Summary: Singing can improve language recovery in stroke patients by repairing the brain’s language network. This positive effect is attributed to increased grey matter volume in language regions and improved connectivity within the network. The study suggests that singing can be a cost-effective addition to traditional rehabilitation methods.
Key Facts:
- Singing increases grey matter volume in language regions of the brain.
- Singing improves connectivity within the brain’s language network.
- Singing is a cost-effective addition to traditional rehabilitation methods.
Source: University of Helsinki
Cerebrovascular accidents, or strokes, are the most common cause of aphasia, a speech disorder of cerebral origin.
People with aphasia have a reduced ability to understand or produce speech or written language. An estimated 40% of people who have had a stroke have aphasia. As many as half of them experience aphasia symptoms even a year after the original attack.
Researchers at the University of Helsinki previously found that sung music helps in the language recovery of patients affected by strokes. Now, the researchers have uncovered the reason for the rehabilitative effect of singing.
The recently completed study was published in the eNeuro journal.
According to the findings, singing, as it were, repairs the structural language network of the brain. The language network processes language and speech in our brain. In patients with aphasia, the network has been damaged.
“For the first time, our findings demonstrate that the rehabilitation of patients with aphasia through singing is based on neuroplasticity changes, that is, the plasticity of the brain,” says University Researcher Aleksi Sihvonen from the University of Helsinki.
Singing improves language network pathways
The language network encompasses the cortical regions of the brain involved in the processing of language and speech, as well as the white matter tracts that convey information between the different end points of the cortex.
According to the study results, singing increased the volume of grey matter in the language regions of the left frontal lobe and improved tract connectivity especially in the language network of the left hemisphere, but also in the right hemisphere.
“These positive changes were associated with patients’ improved speech production,” Sihvonen says.
A total of 54 aphasia patients participated in the study, of whom 28 underwent MRI scans at the beginning and end of the study. The researchers investigated the rehabilitative effect of singing with the help of choir singing, music therapy and singing exercises at home.
Singing is a cost-effective treatment
Aphasia has a wide-ranging effect on the functional capacity and quality of life of affected individuals and easily leads to social isolation.
According to Sihvonen, singing can be seen as a cost-effective addition to conventional forms of rehabilitation, or as rehabilitation for mild speech disorders in cases where access to other types of rehabilitation is limited.
“Patients can also sing with their family members, and singing can be organised in healthcare units as a group-based, cost-efficient rehabilitation,” Sihvonen says.
About this language and neurology research news
Author: Elina Kirvesniemi
Source: University of Helsinki
Contact: Elina Kirvesniemi – University of Helsinki
Image: The image is credited to Neuroscience News
Original Research: Open access.
“Structural neuroplasticity effects of singing in chronic aphasia” by Aleksi Sihvonen et al. eNeuro
Abstract
Structural neuroplasticity effects of singing in chronic aphasia
Singing-based treatments of aphasia can improve language outcomes, but the neural benefits of group-based singing in aphasia are unknown.
Here, we set out to determine the structural neuroplasticity changes underpinning group-based singing-induced treatment effects in chronic aphasia.

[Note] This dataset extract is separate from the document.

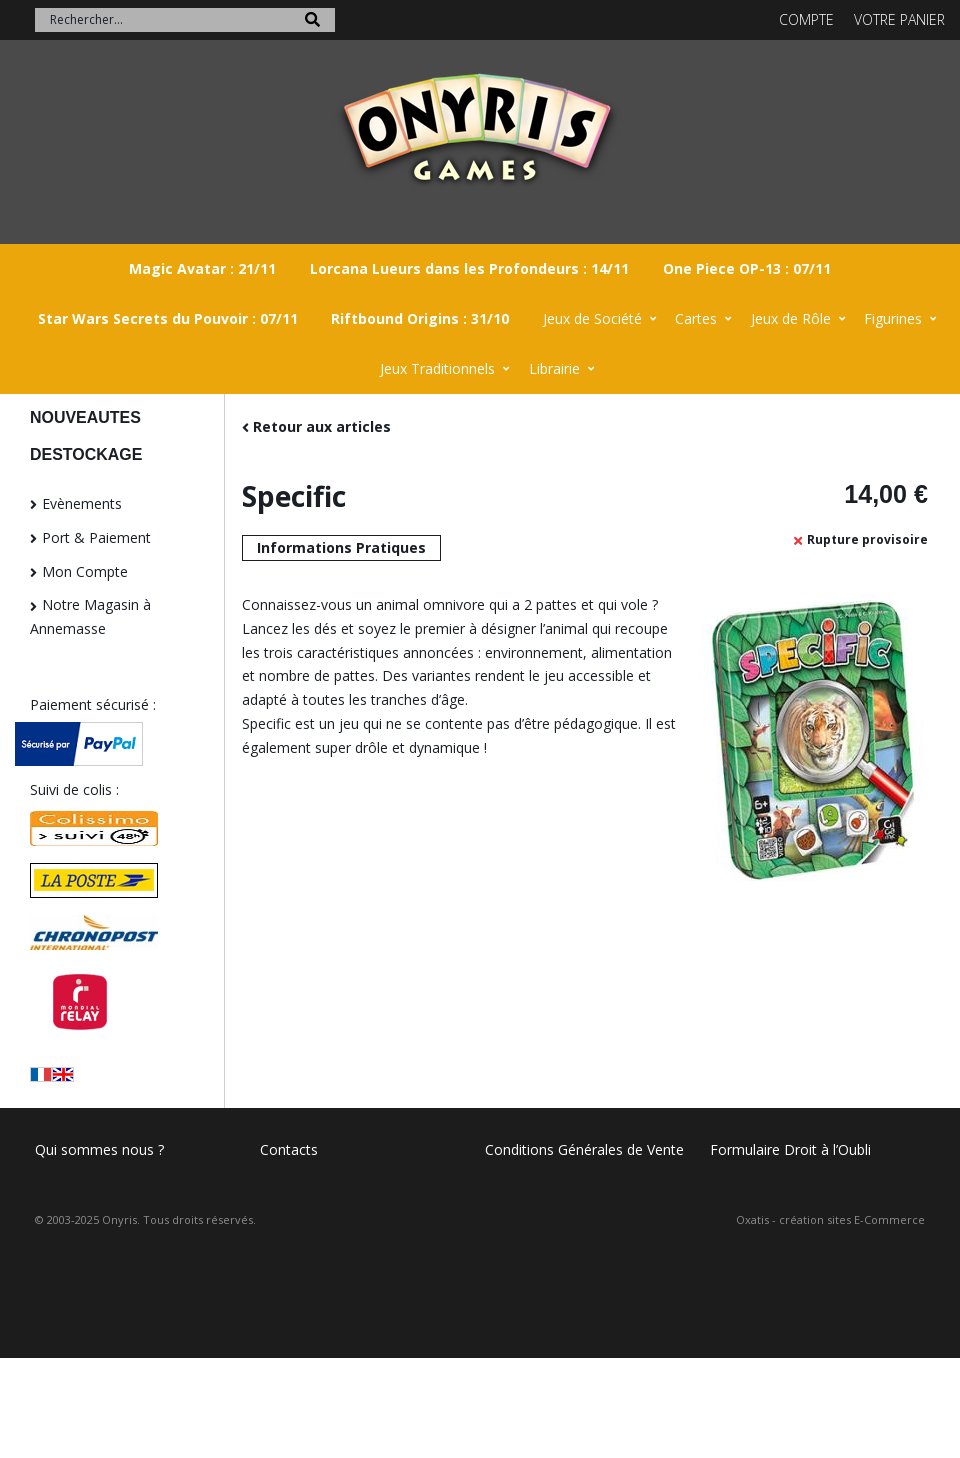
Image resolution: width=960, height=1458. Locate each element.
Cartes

Twenty-eight patients with at least mild nonfluent poststroke aphasia were randomized into two groups that received a 4-month multicomponent singing intervention (singing group) or standard care (control group).

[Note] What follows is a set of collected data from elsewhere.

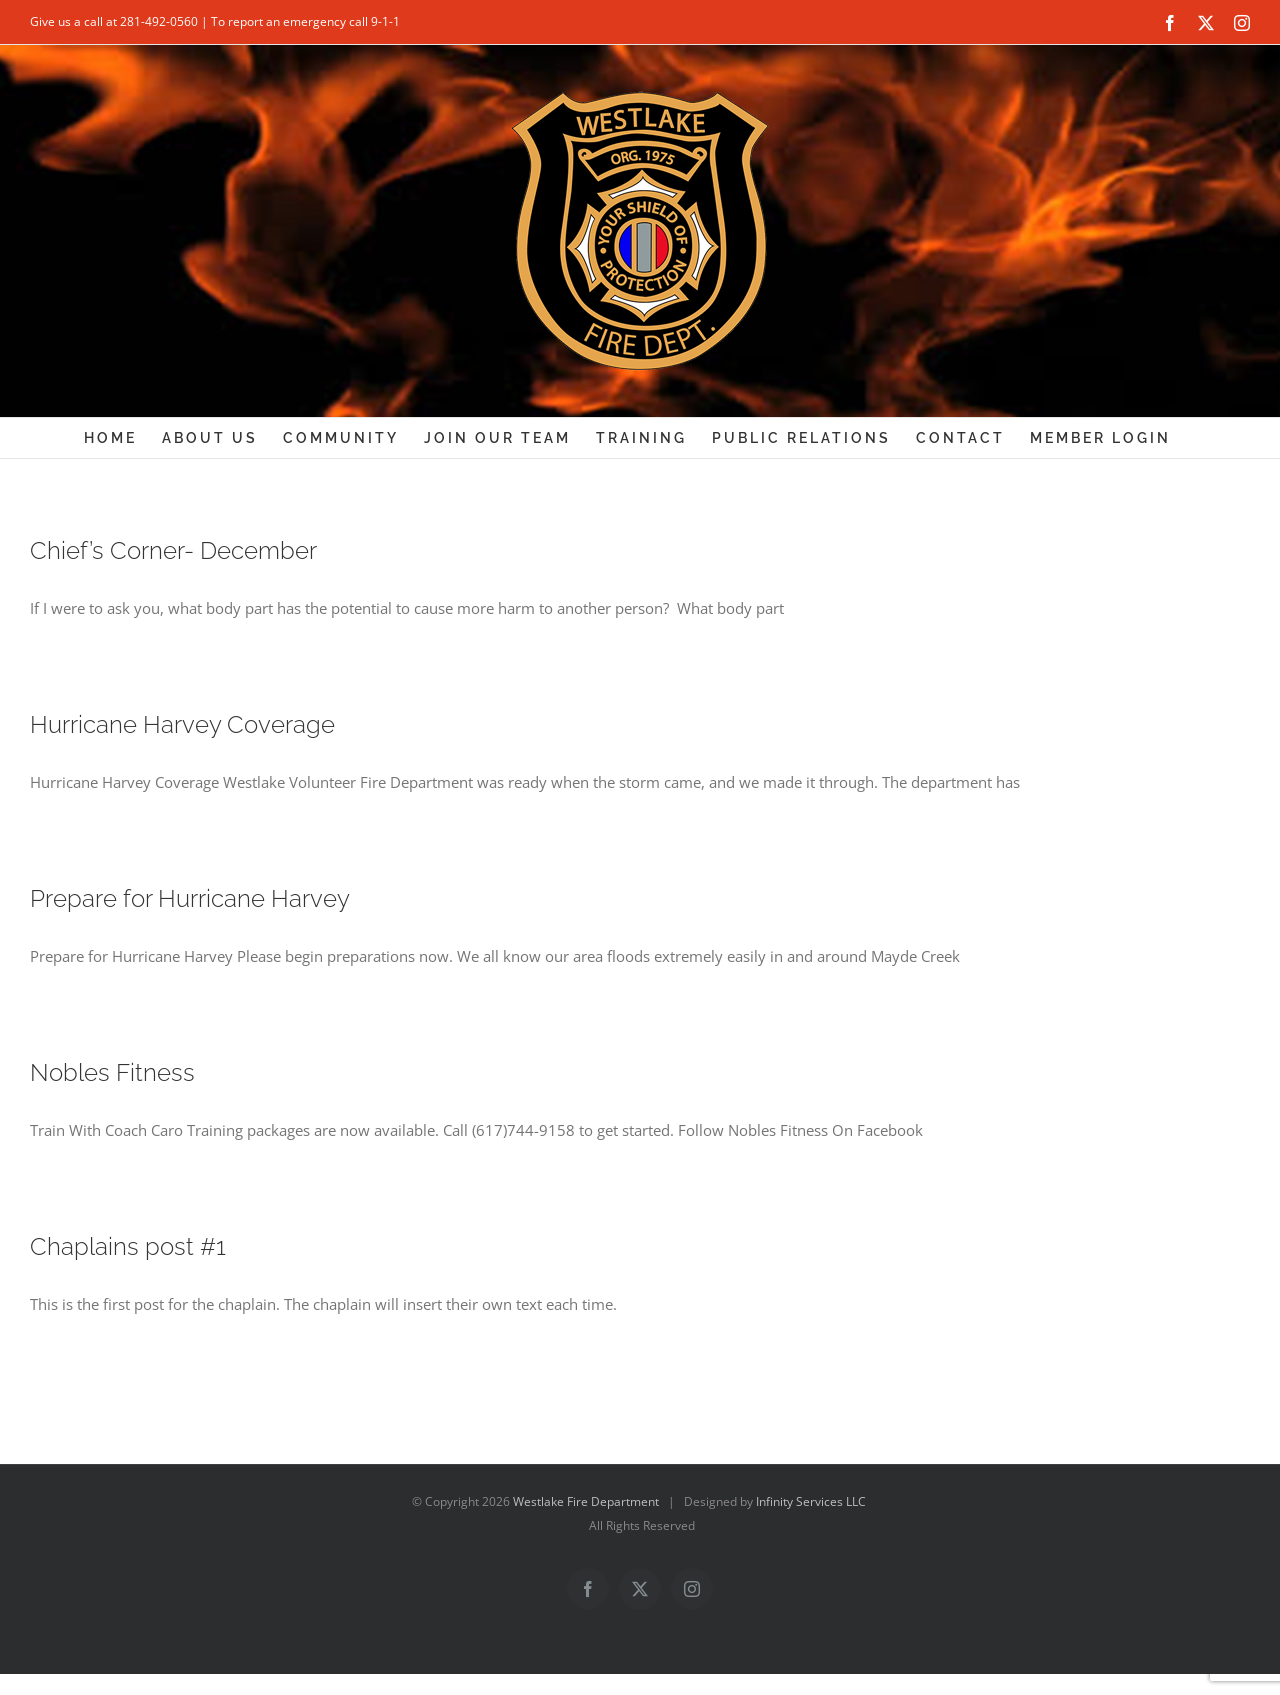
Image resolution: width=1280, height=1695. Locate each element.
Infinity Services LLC (811, 1501)
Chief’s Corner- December (173, 550)
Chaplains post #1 (128, 1246)
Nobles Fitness (112, 1072)
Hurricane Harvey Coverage (182, 724)
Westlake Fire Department (586, 1501)
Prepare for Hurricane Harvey (190, 898)
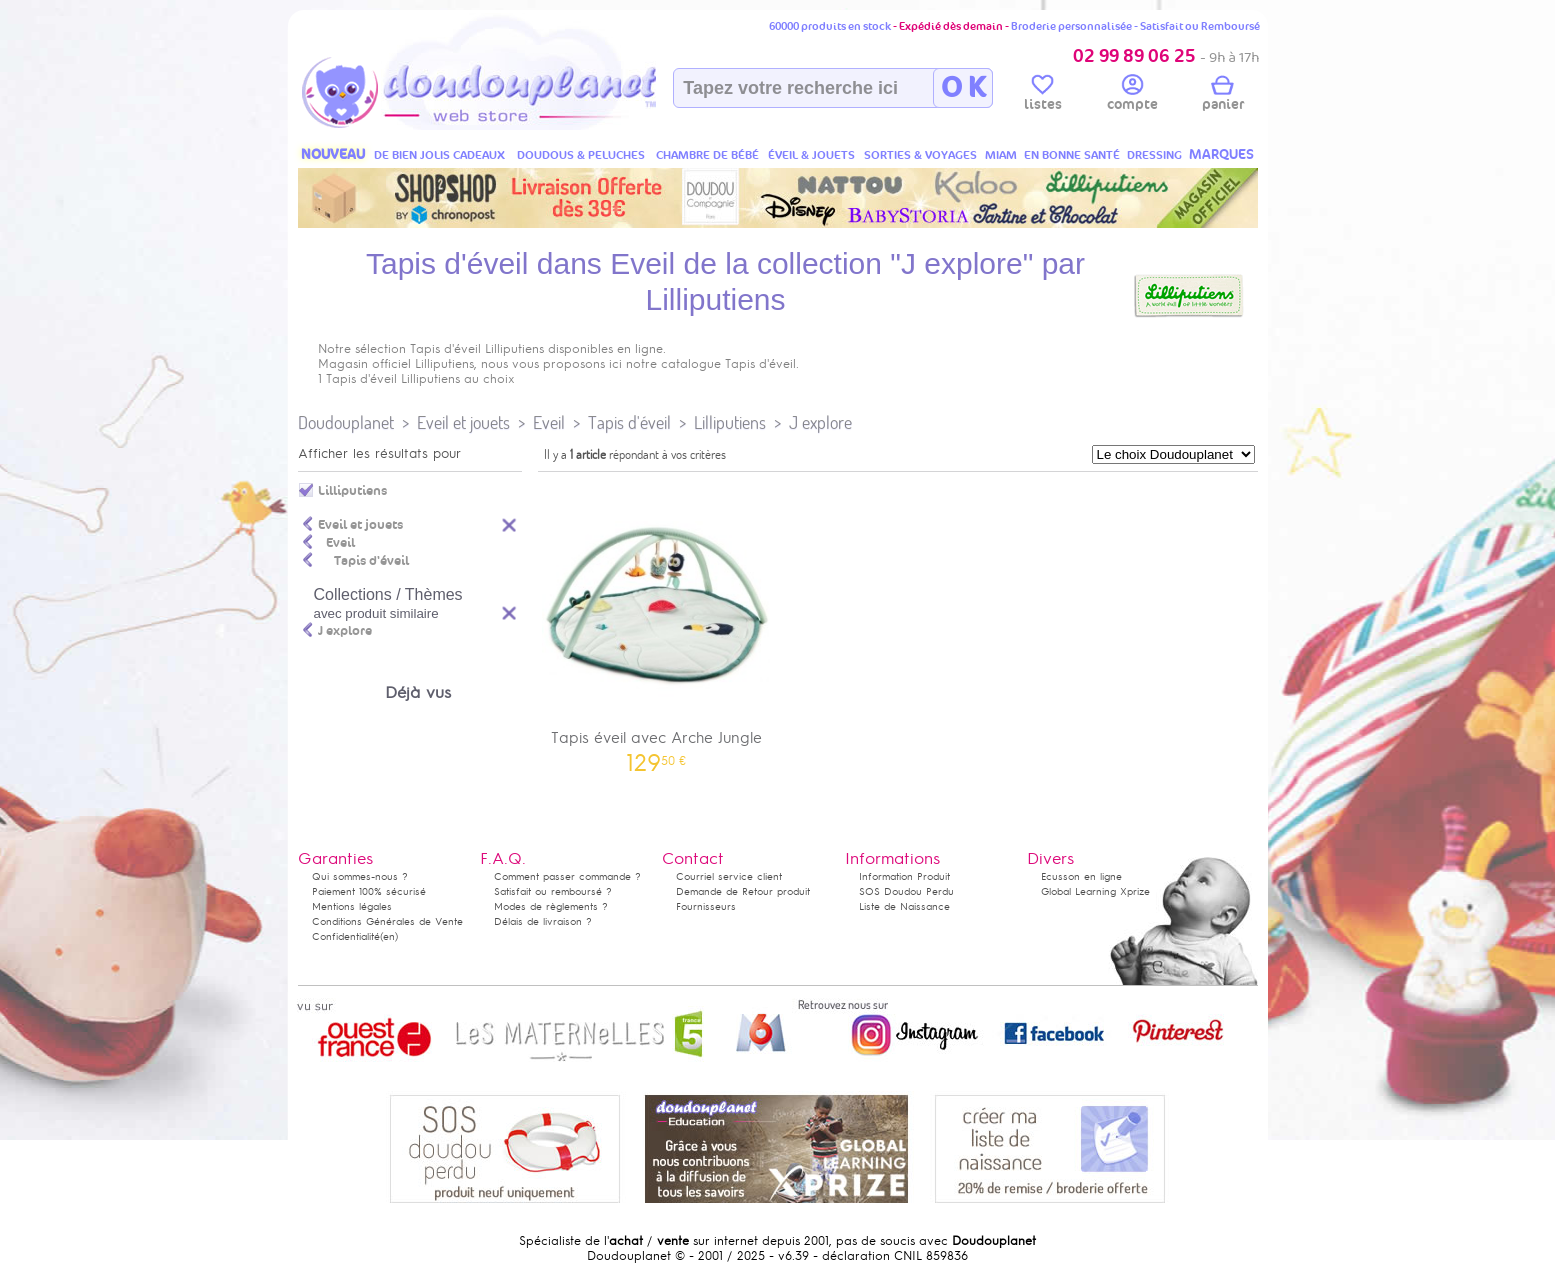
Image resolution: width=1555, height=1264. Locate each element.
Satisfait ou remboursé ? (553, 891)
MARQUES (1221, 154)
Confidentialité (346, 936)
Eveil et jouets (463, 422)
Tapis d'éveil (629, 422)
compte (1132, 96)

High-resolution T1 images and multishell diffusion-weighted MRI data were collected in two time points (baseline/5 months).
Structural gray matter (GM) and white matter (WM) neuroplasticity changes were assessed using language network region of interest-based voxel-based morphometry (VBM) and quantitative anisotropy-based connectometry, and their associations to improved language outcomes (Western Aphasia Battery Naming and Repetition) were evaluated.

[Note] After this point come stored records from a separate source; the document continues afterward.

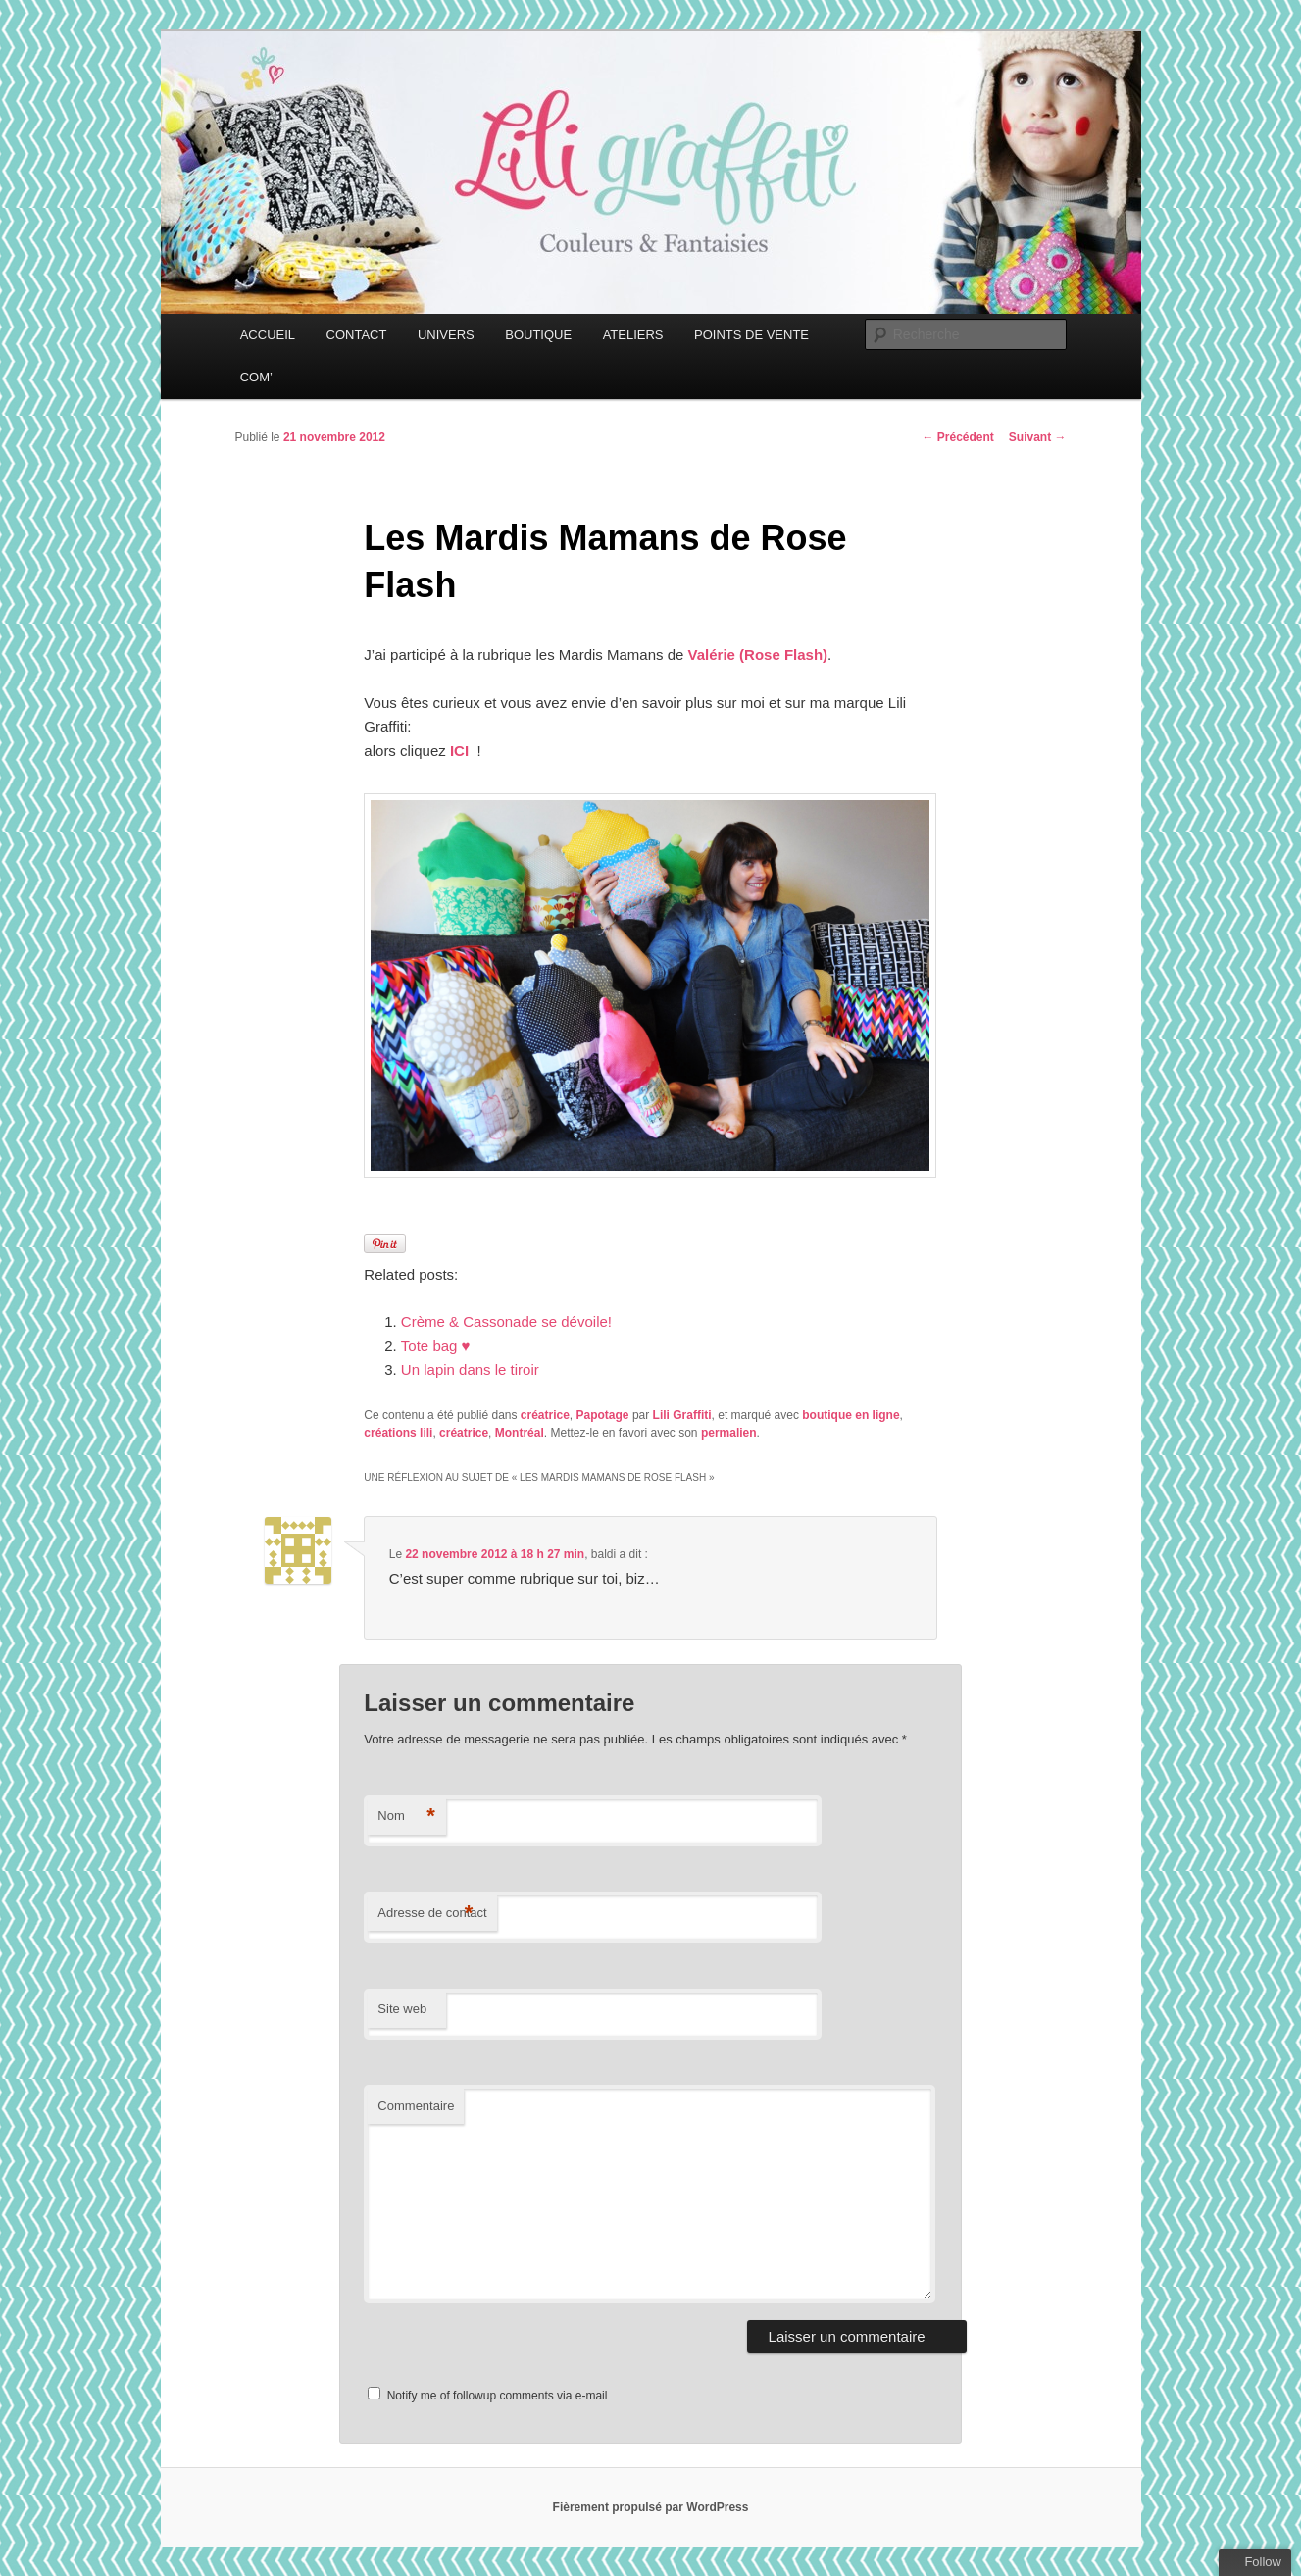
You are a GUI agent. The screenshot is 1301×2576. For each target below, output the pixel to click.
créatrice (545, 1415)
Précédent (957, 437)
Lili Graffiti (682, 1415)
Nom (406, 1816)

Connectometry analyses showed that the singing group enhanced structural WM connectivity in the left arcuate fasciculus (AF) and corpus callosum as well as in the frontal aslant tract (FAT), superior longitudinal fasciculus, and corticostriatal tract bilaterally compared with the control group.
Moreover, in VBM, the singing group showed GM volume increase in the left inferior frontal cortex (Brodmann area 44) compared with the control group.
The neuroplasticity effects in the left BA44, AF, and FAT correlated with improved naming abilities after the intervention.
These findings suggest that in the poststroke aphasia group, singing can bring about structural neuroplasticity changes in left frontal language areas and in bilateral language pathways, which underpin treatment-induced improvement in speech production.